Please get rid of hard-coded timeouts #617

madduck · 2016-01-11T08:31:10Z

tl;dr: if a node takes a long time, then hard-coded timeouts take precedence over the --timeout command line option.

Details: https://bugs.debian.org/cgi-bin/bugreport.cgi?bug=786997

The text was updated successfully, but these errors were encountered:

shallot · 2016-02-06T10:51:36Z

It looks as if IO::Socket::INET6's Timeout setting is worthless, because if Munin can't connect to a dead node, /usr/share/perl5/Munin/Master/Node.pm will not actually emit the message

    if (! $self->{reader} ) {
            ERROR "Failed to connect to node $self->{address}:$self->{port}/tcp : $!";
            return 0;
    }

It just doesn't seem to happen.

shallot · 2016-02-06T10:58:48Z

In any event, a defensive approach would definitely be to clamp individual worker timeout with the global timeout.
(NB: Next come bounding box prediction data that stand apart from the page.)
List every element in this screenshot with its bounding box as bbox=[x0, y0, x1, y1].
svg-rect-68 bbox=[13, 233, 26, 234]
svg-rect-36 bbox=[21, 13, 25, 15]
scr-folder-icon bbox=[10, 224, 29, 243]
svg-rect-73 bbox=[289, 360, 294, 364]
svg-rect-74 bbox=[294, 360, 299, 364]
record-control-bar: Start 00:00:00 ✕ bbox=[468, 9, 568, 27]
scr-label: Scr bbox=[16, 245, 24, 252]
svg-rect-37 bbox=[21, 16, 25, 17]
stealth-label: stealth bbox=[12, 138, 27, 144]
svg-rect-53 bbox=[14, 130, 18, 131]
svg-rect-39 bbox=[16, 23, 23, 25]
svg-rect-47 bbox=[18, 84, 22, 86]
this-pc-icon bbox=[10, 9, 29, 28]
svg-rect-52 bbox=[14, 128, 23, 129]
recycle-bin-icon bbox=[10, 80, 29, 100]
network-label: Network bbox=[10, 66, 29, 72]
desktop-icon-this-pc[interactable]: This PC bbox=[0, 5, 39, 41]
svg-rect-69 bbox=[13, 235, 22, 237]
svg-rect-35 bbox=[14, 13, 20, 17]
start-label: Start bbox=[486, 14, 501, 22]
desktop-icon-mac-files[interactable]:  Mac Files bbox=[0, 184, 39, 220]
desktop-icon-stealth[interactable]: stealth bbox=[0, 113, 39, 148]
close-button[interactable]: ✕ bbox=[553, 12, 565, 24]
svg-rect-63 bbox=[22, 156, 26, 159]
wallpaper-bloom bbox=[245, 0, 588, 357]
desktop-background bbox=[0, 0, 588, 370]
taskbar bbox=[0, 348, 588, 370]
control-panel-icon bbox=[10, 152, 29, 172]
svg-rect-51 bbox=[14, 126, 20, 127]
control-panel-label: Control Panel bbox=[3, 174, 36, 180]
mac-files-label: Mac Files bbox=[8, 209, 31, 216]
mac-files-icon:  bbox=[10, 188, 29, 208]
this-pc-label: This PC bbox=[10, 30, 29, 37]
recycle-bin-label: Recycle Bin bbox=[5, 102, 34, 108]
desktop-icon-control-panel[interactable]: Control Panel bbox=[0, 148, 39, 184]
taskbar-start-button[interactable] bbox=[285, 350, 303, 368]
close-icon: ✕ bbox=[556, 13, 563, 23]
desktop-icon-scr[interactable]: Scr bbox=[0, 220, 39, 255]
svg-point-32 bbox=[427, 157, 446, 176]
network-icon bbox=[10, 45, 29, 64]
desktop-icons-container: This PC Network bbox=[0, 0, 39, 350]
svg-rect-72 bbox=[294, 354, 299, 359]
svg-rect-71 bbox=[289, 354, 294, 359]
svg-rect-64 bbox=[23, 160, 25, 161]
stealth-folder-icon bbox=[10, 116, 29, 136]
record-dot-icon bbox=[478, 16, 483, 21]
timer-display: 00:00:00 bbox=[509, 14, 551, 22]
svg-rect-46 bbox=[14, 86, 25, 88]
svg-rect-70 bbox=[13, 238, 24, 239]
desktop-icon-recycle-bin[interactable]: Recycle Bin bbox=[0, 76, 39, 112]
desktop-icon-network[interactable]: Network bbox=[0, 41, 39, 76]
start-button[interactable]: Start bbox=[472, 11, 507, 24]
What would be the use case of allowing any worker to continue past the user-defined timeout?

shallot · 2017-09-08T09:06:02Z

It should also be noted that plugins/node.d/munin_stats and plugins/node.d/munin_update don't autodetect or allow update_rate changes to be configured, so their warning and critical thresholds are wrong after it's changed, as well as the graph_info text.

shallot · 2021-07-13T09:23:59Z

With munin-async, this gets better, because the master munin-update job seems to spend some time on the live nodes, and then about ~45 seconds into it, mass discards various dead nodes, which then doesn't interfere with a 60s update_rate

However, I'm still worried about the timings and will keep testing with more load

shallot · 2021-11-17T11:05:28Z

OK so after some time, I can say it's better, but not actually working. Clients that stall out ssh connections more than 60s are not actually timed out after the timeout set in the munin-update argument.

I tried adding this:

ssh_command "timeout --foreground --preserve-status --verbose --signal=TERM --kill-after=59s 55s ssh"
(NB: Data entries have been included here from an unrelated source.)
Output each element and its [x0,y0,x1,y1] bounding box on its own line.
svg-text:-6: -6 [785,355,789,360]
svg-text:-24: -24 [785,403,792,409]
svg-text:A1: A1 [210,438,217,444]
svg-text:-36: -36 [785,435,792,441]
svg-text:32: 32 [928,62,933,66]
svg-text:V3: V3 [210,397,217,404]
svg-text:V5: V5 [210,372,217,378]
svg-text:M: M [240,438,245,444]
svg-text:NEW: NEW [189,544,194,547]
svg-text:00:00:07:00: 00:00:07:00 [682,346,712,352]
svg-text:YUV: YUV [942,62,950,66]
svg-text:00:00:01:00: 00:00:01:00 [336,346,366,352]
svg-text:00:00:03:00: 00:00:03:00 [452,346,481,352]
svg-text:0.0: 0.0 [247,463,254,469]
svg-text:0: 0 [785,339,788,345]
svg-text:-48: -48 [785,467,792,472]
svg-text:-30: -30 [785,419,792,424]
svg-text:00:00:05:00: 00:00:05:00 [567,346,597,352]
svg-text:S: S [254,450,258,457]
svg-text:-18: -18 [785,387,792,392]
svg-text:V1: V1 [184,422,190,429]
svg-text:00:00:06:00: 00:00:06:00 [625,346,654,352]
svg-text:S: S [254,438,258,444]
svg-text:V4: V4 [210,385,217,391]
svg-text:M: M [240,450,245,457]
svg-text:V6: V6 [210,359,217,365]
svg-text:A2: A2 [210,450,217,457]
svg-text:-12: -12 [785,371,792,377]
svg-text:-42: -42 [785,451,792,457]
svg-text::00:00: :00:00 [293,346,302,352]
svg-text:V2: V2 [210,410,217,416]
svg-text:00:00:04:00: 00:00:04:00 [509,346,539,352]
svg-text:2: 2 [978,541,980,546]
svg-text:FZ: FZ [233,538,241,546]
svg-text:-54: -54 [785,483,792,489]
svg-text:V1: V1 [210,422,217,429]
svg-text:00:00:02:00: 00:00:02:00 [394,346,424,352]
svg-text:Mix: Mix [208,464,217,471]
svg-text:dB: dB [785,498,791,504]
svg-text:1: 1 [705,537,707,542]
Unfortunately that just breaks everything immediately.

Can something be done about this? It's making the log full of FATAL messages because of overruns, when even a miniscule percentage of one's nodes are unreliable.

shallot · 2021-11-17T11:14:09Z

I suppose it needs to be said explicitly - Munin/Master/ProcessManager.pm containing hardcoded numbers for the 3 *timeout variables is clearly wrong given the configurability of update_rate, I don't see any reason why not to fix these to at least be derived from update_rate, if not properly configurable themselves.

This code seems to have been replaced completely in master in commit 5584ba3 in 2016 but that's still not released

It was made configurable in commit 4624c9e in 2020, probably need the Debian 11 version to test this :)

niclan · 2021-11-17T12:25:28Z

ssh -oConnectTimeout=55 ?

shallot · 2021-11-17T13:41:20Z

ssh -oConnectTimeout=55 ?

That's the initial connect timeout, not the session duration timeout

shallot · 2021-11-29T09:53:38Z

So I've been testing timeout_fetch_all_nodes 50 and timeout_fetch_one_node 40, but it's just not working well. Granted it's not hardcoded, but there's other circumstances in these code paths that obstruct it. Some observations:

The cron job is set to start on the dot, but the initial time to start connecting to clients is 10 seconds later. Guessing this is the bootstrap time, affected by this:

% wc -c /var/lib/munin/*.storable | grep total
129838443 total

Still, 10 seconds to parse 130 MB seems slow.

Then, the max_processes setting naturally stalls out the processing. I doubled it from 16 to 32 to try to improve this, but it's still using something like 2 vCPUs total and 5000 IOPS, and not actually substantially improving throughput much.

Then, the final time between the end of talking to the last worker and the master update process unlocking is also several seconds, so situations like these happen regularly:

2021/11/29 09:43:44 [INFO]: Munin-update finished for node adblockplus.org;filter-in-151.adblockplus.org (27.95 sec)
2021/11/29 09:43:54 [INFO] Remaining workers: adblockplus.org;filter-in-8.adblockplus.org, uplink.eyeo.it;filterlist-crumbs-org-1.uplink.eyeo.it
2021/11/29 09:43:54 [INFO] Reaping Munin::Master::UpdateWorker<adblockplus.org;filter-in-151.adblockplus.org>. Exit value/signal: 0/0
2021/11/29 09:44:01 [FATAL ERROR] Lock already exists: /var/run/munin/munin-update.lock. Dying.
2021/11/29 09:44:01 at /usr/share/perl5/Munin/Master/Update.pm line 127.
2021/11/29 09:44:02 [INFO]: Munin-update finished (60.68 sec)
2021/11/29 09:45:01 [INFO]: Starting munin-update

steveschnepp · 2021-12-07T21:33:01Z

Munin 2.0 does indeed hit a time wall at around 100+ nodes.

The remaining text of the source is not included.